No inheritance tax will be paid for the first three hundred and twenty-five thousand pounds of someone’s estate. A couple can leave a house that’s worth over six hundred thousand pounds without the beneficiaries being required to pay an inheritance tax since the three hundred and twenty-five thousand allowance is per person.
But if the inheritance is more than three hundred and twenty-five thousand pounds, the beneficiary will pay forty percent in taxes.
The government has recently introduced the main residence band. So, how does the main residence band work? The new main residence allowance is valid only on a main residence in which the beneficiary of a house is a direct descendant of the deceased.
Are They Any Exemptions from Inheritance Tax?
There are certain circumstances in which inheritance tax does not have to be paid. This includes people who die in active service such as police, armed forces personnel, paramedics, humanitarian aid workers, and firefighters.
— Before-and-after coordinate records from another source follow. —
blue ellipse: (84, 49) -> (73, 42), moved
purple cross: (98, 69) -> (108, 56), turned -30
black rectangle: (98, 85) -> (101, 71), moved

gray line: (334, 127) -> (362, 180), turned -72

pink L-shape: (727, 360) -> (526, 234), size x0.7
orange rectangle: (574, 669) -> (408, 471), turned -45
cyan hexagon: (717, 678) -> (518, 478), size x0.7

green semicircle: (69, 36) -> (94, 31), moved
Tax exemption also includes those who were injured during active service whose death has been hastened as a result of an injury that occurred during active duty.
Inheritance Tax for Spouses and Civil Partners
Civil partners and married couples are allowed to pass on their assets and possessions tax-free. The surviving spouse or partner is allowed to use tax-free allowances.
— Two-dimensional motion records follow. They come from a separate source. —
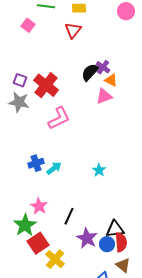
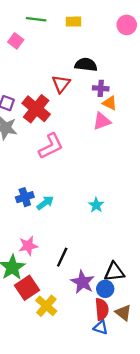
red triangle: (73, 30) -> (61, 84), moved
purple cross: (103, 67) -> (101, 88), turned -32
black semicircle: (90, 72) -> (86, 65), moved, turned 54
pink star: (39, 206) -> (28, 246), turned 30
red semicircle: (121, 242) -> (102, 309), moved

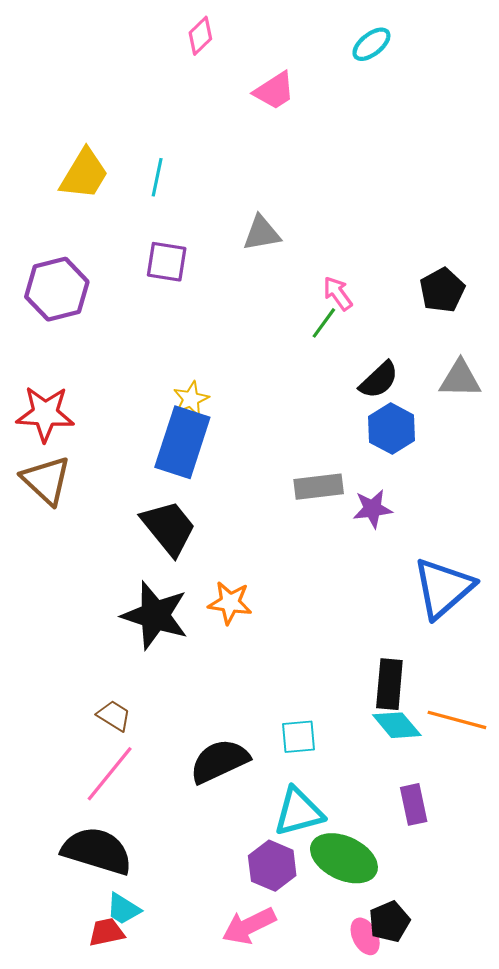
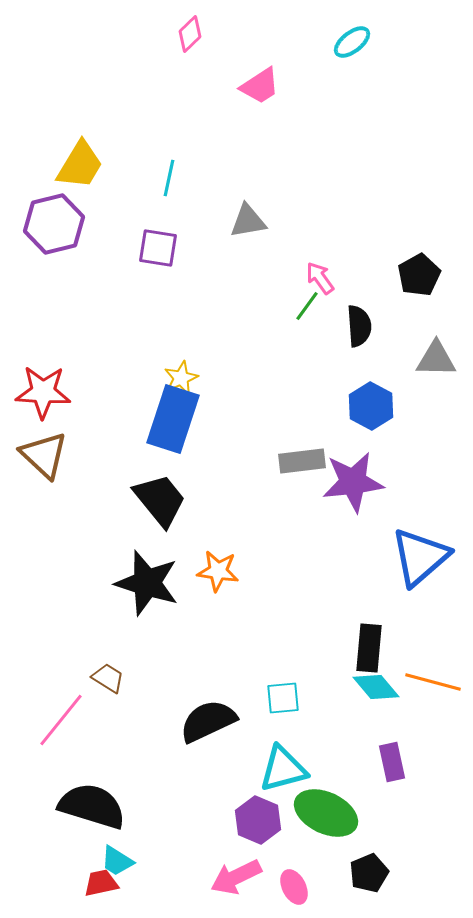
cyan line: (157, 177) -> (169, 178), moved
purple hexagon: (57, 289) -> (54, 224), moved
black semicircle: (379, 380) -> (359, 326), moved, turned -51
purple star: (373, 509) -> (353, 482), size x1.6
pink line: (110, 774) -> (61, 720), moved
pink ellipse: (365, 936) -> (294, 887), moved

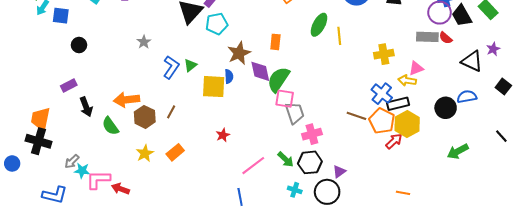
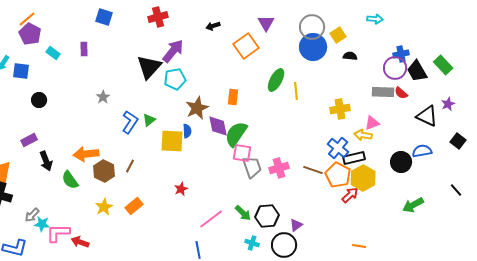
pink cross: (312, 134) -> (279, 168), moved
A civil partnership or married couple can pass on up to six hundred and fifty thousand pounds or up to nine hundred thousand pounds if their estate includes their home. However, there is a loophole. A person whose partner died before March 1972 will not qualify for the double allowance.
Are There Any Inheritance Tax Loopholes?
Gifts are one way to avoid paying inheritance taxes. Some types of gifts will always be tax-free. This includes gifts to charities and gifts between civil partners and spouses. There are also potentially exempt transfers. However, the time in which these assets where gifted will be crucial. Basically, as long as a gift is given more than seven years prior to death and the gift is not given to a trust or a business, then the beneficiary will not have to pay taxes. If the person doesn’t die within the seven-year period then the gift will be taxed.
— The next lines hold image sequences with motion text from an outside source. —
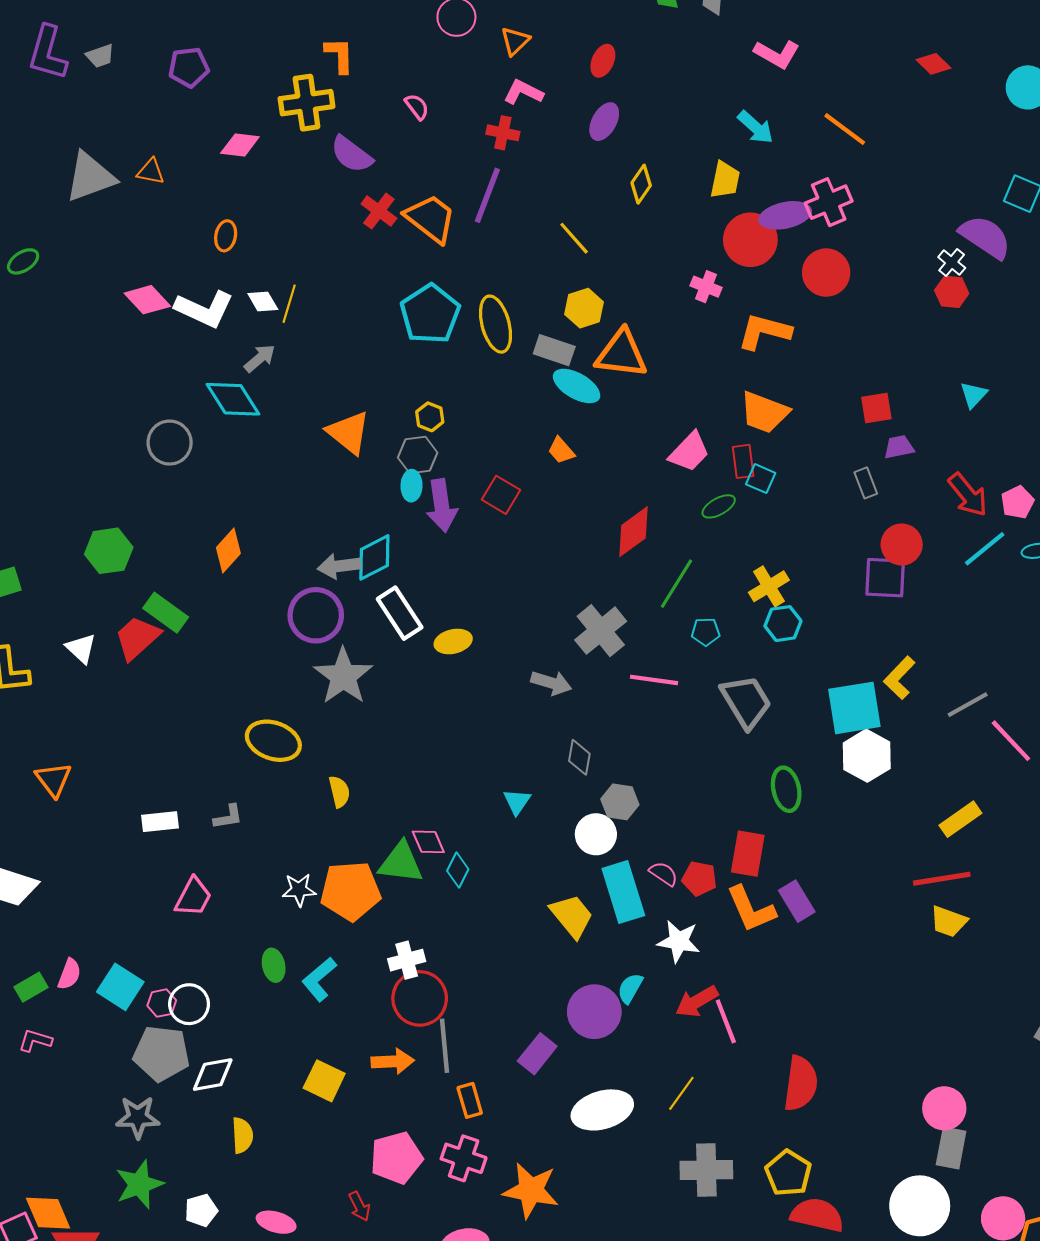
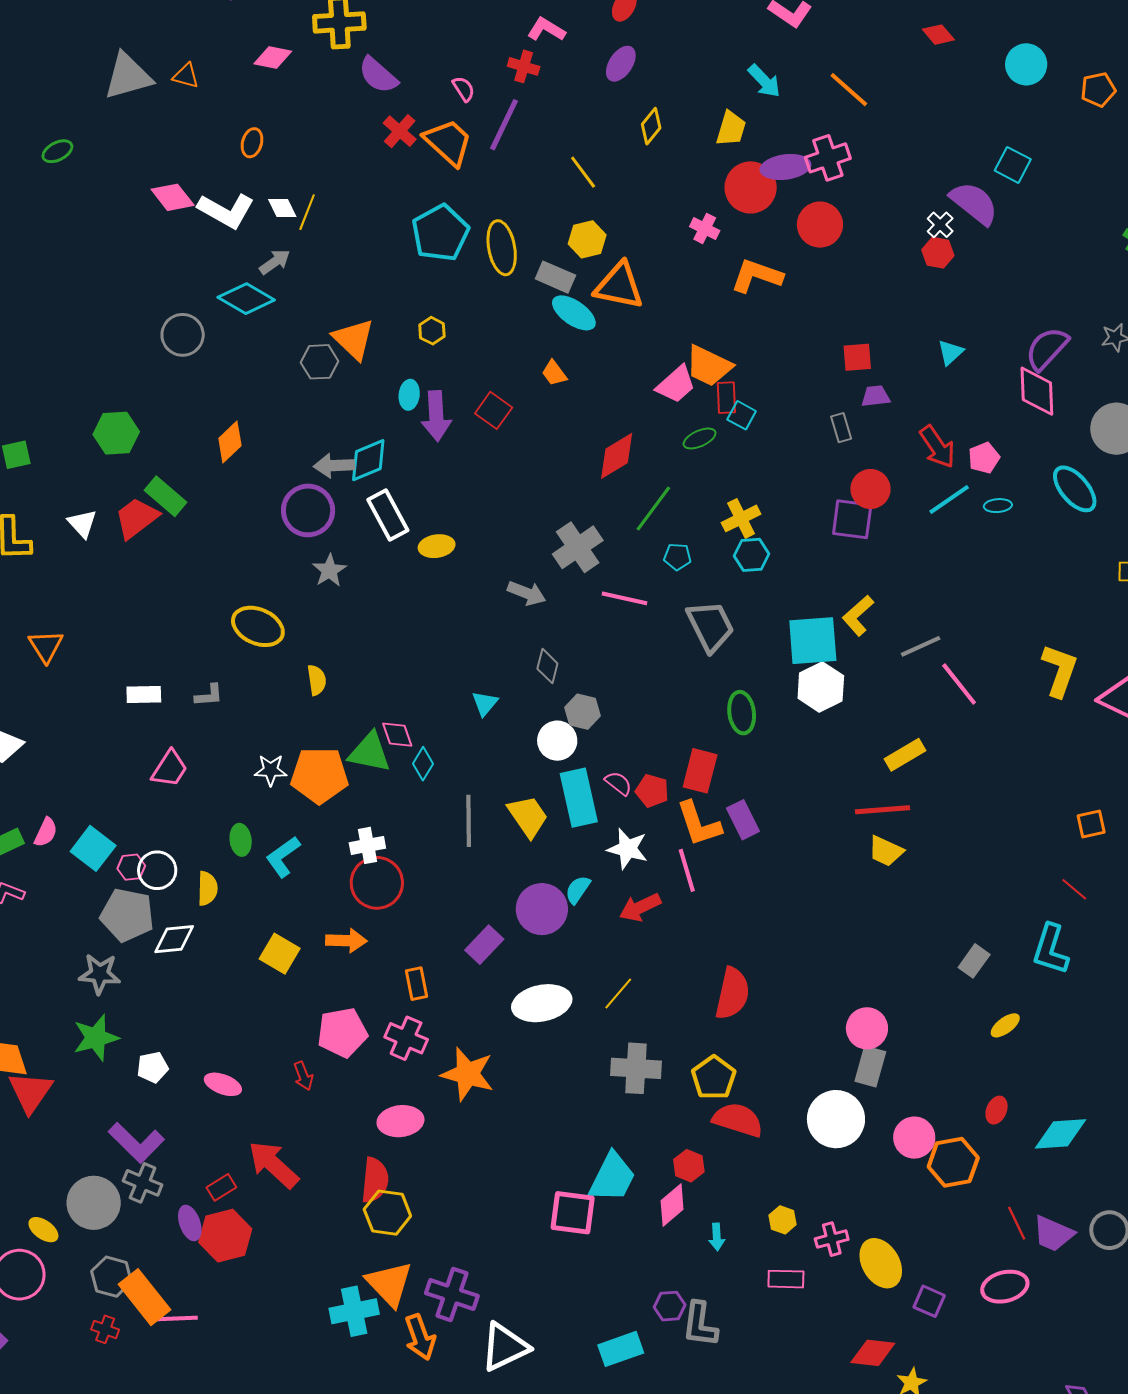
pink semicircle: (417, 107) -> (464, 89), moved
cyan diamond: (233, 399) -> (246, 299), turned -32
orange trapezoid: (764, 412) -> (709, 366), moved
gray hexagon: (418, 455) -> (320, 362), moved
gray star: (343, 676) -> (329, 570), size x0.6
pink line: (726, 1021) -> (687, 870), moved
gray line: (445, 1046) -> (469, 821), moved
yellow semicircle: (242, 1135) -> (207, 888), moved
Having a deed of variation in your will or putting your life insurance policy under a trust are other methods you can use to avoid inheritance tax. To learn more about how to avoid paying inheritance tax, click here.
ISA Inheritance Taxes
There are also ways you can avoid paying steep inheritance tax fees on an individual savings account. If the ISA is passed on to a civil partner or spouse at the time of death, they will not be required to pay inheritance tax. However, if a person leaves their ISA to someone else when they die, that money will still come with the forty percent inheritance tax.
To learn more, click here to read our ISA guide.
When Must the Inheritance Taxes be Paid?
Inheritance tax that’s due on possessions or money that’s passed on when a person dies is usually paid from that person’s estate. Basically, the deceased person’s estate is made up of everything they own, minus all of their debts such as funeral expenses and mortgage payments.
However, if inheritance tax is due on gifts that the deceased made during the last seven years prior to their death, then the person or people who received gifts will be required to pay taxes. If you cannot pay then the amount that’s due will come out of the deceased person’s estate.
The beneficiary is required to pay the inheritance tax by the end of the sixth month after the death.